We believe that this is true of the present book, which is dedicated to the advancement of transfer research in relation to three of the enabling goals (empirical discoveries, methodological tools and argumentation heuristics) and one of the applications (detection). The first two of these goals constitute the main focus of this book, whose chapters are dedicated to the empirical discovery of new facts about transfer through the adoption and refinement of methodological tools that are new to transfer research. The remaining enabling goal also receives a fair amount of attention in this book given that the detection-based approach is strongly motivated by recent work on transfer argumentation heuristics (Jarvis, 2010). Although it is not the main focus of this book, argumentation heuristics are discussed at length in the next section of this chapter, and are also given attention by the authors of the empirical chapters of this book, who interpret their results in relation to the extent to which successful L1 detection owes to L1 influence versus other factors that may also coincide with learners’ L1 backgrounds. In connection with these interpretations, the authors also consider additional types of evidence necessary to establish the nature and extent of L1 influence in the data. Finally regarding applications, even though this book is primarily research-oriented, we do give some attention to the practical applications of this type of research. We do this partially as an acknowledgement that the available tools and methods for this type of research - and also many of the relevant previous studies - have arisen largely out of practical pursuits. I describe these in more detail in the section ‘Detection Methodology’. Additional practical considerations are brought up in relevant places throughout the book, with a detailed discussion on practical applications given in the epilog.

Argumentation Heuristics

The first point in relation to argumentation heuristics is that any argument for or against the presence of transfer requires evidence, and in most cases, it requires multiple types of evidence. Often, complementary types of evidence combine with one another into premises that serve as the basis for a coherent argument either for or against the presence of transfer. Those arguments can then be used in combination with one another in order to present a case for transfer, where case refers to a comprehensive set of arguments resting on all available types of evidence (see Figure 1.2). In Jarvis (2000), I proposed an argumentation framework for transfer that relies on three types of evidence, which I referred to as intragroup homogeneity, intergroup heterogeneity and cross-language congruity. Intragroup homogeneity refers to the degree of similarity that can be found in the target-language (TL) use of speakers of the same source language (such as the L1), intergroup heterogeneity refers to TL performance differences between speakers of different source languages and cross-language congruity refers to similarities between a person’s use of the source language and TL. Recently, I have recognized the importance of a fourth type of evidence for transfer, which I refer to as intralingual contrasts.

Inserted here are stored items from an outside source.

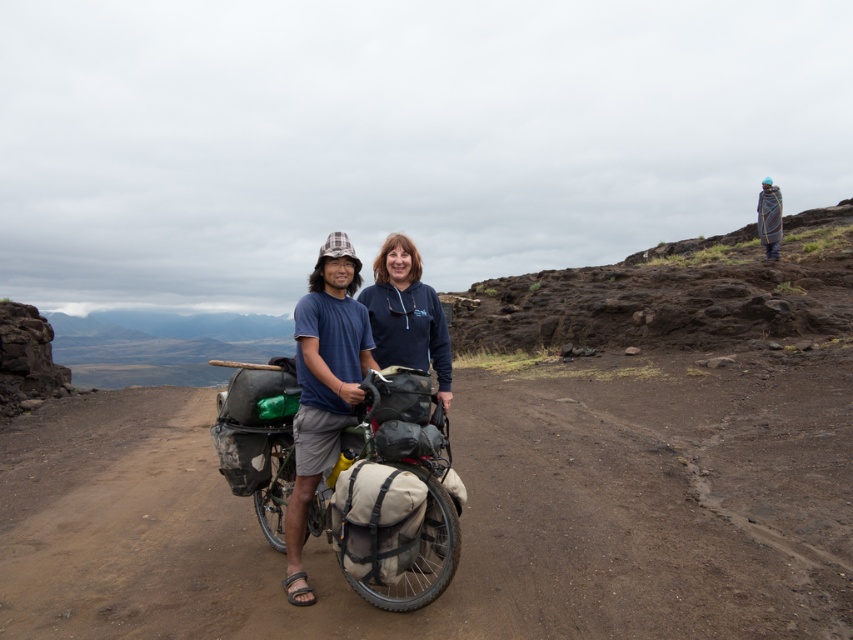 Question: Considering the relative positions of brown dirt track at center and beige canvas bicycle at center in the image provided, where is brown dirt track at center located with respect to beige canvas bicycle at center?

Choices:
 (A) left
 (B) right

Answer: (A)

Question: Can you confirm if beige canvas bicycle at center is thinner than matte blue shirt at center?

Choices:
 (A) yes
 (B) no

Answer: (B)

Question: Which of the following is the farthest from the observer?

Choices:
 (A) (386, 529)
 (B) (10, 573)
 (C) (393, 257)
 (D) (339, 308)

Answer: (B)

Question: Which of the following is the farthest from the observer?

Choices:
 (A) dark blue hoodie at center
 (B) matte blue shirt at center
 (C) beige canvas bicycle at center

Answer: (A)

Question: Which point is farther from the camera taking this photo?

Choices:
 (A) (279, 502)
 (B) (606, 586)
 (C) (442, 353)

Answer: (A)

Question: In this image, where is brown dirt track at center located relative to beige canvas bicycle at center?

Choices:
 (A) right
 (B) left

Answer: (B) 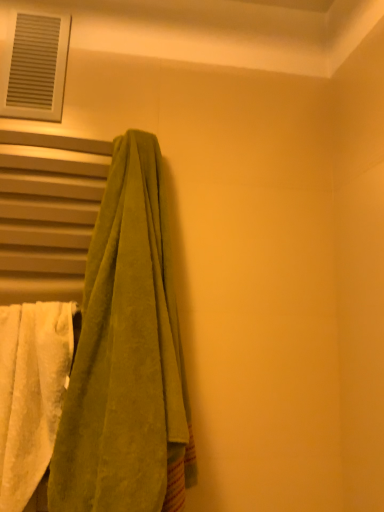 Question: Does white fluffy towel at left, which is the second towel from right to left, appear on the right side of green velvety towel at left, which is counted as the 2th towel, starting from the left?

Choices:
 (A) yes
 (B) no

Answer: (B)

Question: Is white fluffy towel at left, placed as the 1th towel when sorted from left to right, facing towards green velvety towel at left, which is counted as the 2th towel, starting from the left?

Choices:
 (A) no
 (B) yes

Answer: (A)

Question: Is green velvety towel at left, the 1th towel in the right-to-left sequence, at the back of white fluffy towel at left, placed as the 1th towel when sorted from left to right?

Choices:
 (A) yes
 (B) no

Answer: (B)

Question: Does white fluffy towel at left, which is the second towel from right to left, have a lesser height compared to green velvety towel at left, which is counted as the 2th towel, starting from the left?

Choices:
 (A) no
 (B) yes

Answer: (B)

Question: Is white fluffy towel at left, which is the second towel from right to left, positioned beyond the bounds of green velvety towel at left, which is counted as the 2th towel, starting from the left?

Choices:
 (A) no
 (B) yes

Answer: (B)

Question: Considering their positions, is green velvety towel at left, the 1th towel in the right-to-left sequence, located in front of or behind white fluffy towel at left, which is the second towel from right to left?

Choices:
 (A) front
 (B) behind

Answer: (A)

Question: Looking at the image, does green velvety towel at left, the 1th towel in the right-to-left sequence, seem bigger or smaller compared to white fluffy towel at left, placed as the 1th towel when sorted from left to right?

Choices:
 (A) big
 (B) small

Answer: (A)

Question: Considering the positions of green velvety towel at left, the 1th towel in the right-to-left sequence, and white fluffy towel at left, placed as the 1th towel when sorted from left to right, in the image, is green velvety towel at left, the 1th towel in the right-to-left sequence, taller or shorter than white fluffy towel at left, placed as the 1th towel when sorted from left to right,?

Choices:
 (A) tall
 (B) short

Answer: (A)

Question: From a real-world perspective, relative to white fluffy towel at left, which is the second towel from right to left, is green velvety towel at left, the 1th towel in the right-to-left sequence, vertically above or below?

Choices:
 (A) below
 (B) above

Answer: (B)

Question: Based on their positions, is white fluffy towel at left, which is the second towel from right to left, located to the left or right of white plastic vent at upper left?

Choices:
 (A) left
 (B) right

Answer: (B)

Question: Is point (43, 323) positioned closer to the camera than point (16, 19)?

Choices:
 (A) farther
 (B) closer

Answer: (B)

Question: Considering the positions of white fluffy towel at left, which is the second towel from right to left, and white plastic vent at upper left in the image, is white fluffy towel at left, which is the second towel from right to left, bigger or smaller than white plastic vent at upper left?

Choices:
 (A) small
 (B) big

Answer: (B)

Question: From the image's perspective, is white fluffy towel at left, which is the second towel from right to left, above or below white plastic vent at upper left?

Choices:
 (A) below
 (B) above

Answer: (A)

Question: From a real-world perspective, relative to white fluffy towel at left, placed as the 1th towel when sorted from left to right, is white plastic vent at upper left vertically above or below?

Choices:
 (A) below
 (B) above

Answer: (B)

Question: From the image's perspective, is white plastic vent at upper left located above or below white fluffy towel at left, which is the second towel from right to left?

Choices:
 (A) below
 (B) above

Answer: (B) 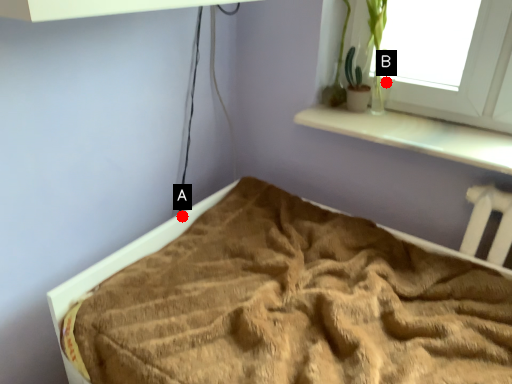 Question: Two points are circled on the image, labeled by A and B beside each circle. Among these points, which one is nearest to the camera?

Choices:
 (A) A is closer
 (B) B is closer

Answer: (A) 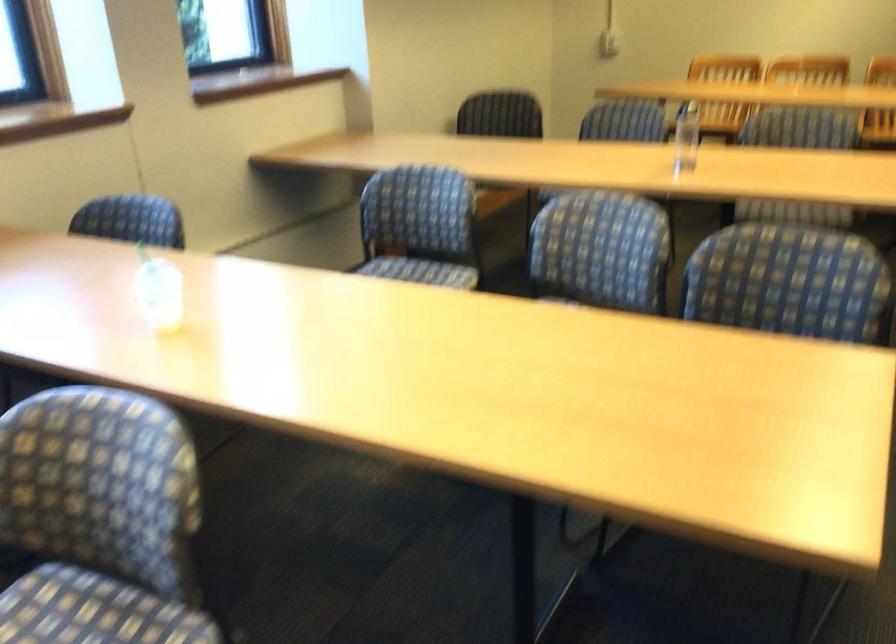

This involves differences in a person’s use of features of the TL that differ with respect to how congruent they are with features of the source language (see Jarvis, 2010).

Figure 1.2 Argumentation hierarchy

Figure 1.3 shows how these four types of evidence work together in pairs to form premises, which in turn contribute in complementary ways to the same overall argument. That is, intragroup homogeneity and intergroup heterogeneity combine with each other to demonstrate whether (or the degree to which) learners’ behavior in a TL is group based - that is, where a particular pattern of behavior is fully representative of one group (i.e. group representative) and not of others (i.e. group specific). Similarly, cross-language congruity and intralingual contrasts combine with each other to demonstrate whether (or the degree to which) their behavior is also source-language based - that is, reflecting characteristics of the source language (i.e. source like) and/or showing varying patterns of behavior at precisely those points where the relationship between the source and target languages varies (i.e. source stratified). These two premises and the four types of evidence they rest on are derived through a series of comparisons, and they work together to form what I refer to as the comparison-based argument for transfer. Transfer research that collects and presents evidence in this manner follows what I correspondingly refer to as the comparison-based approach.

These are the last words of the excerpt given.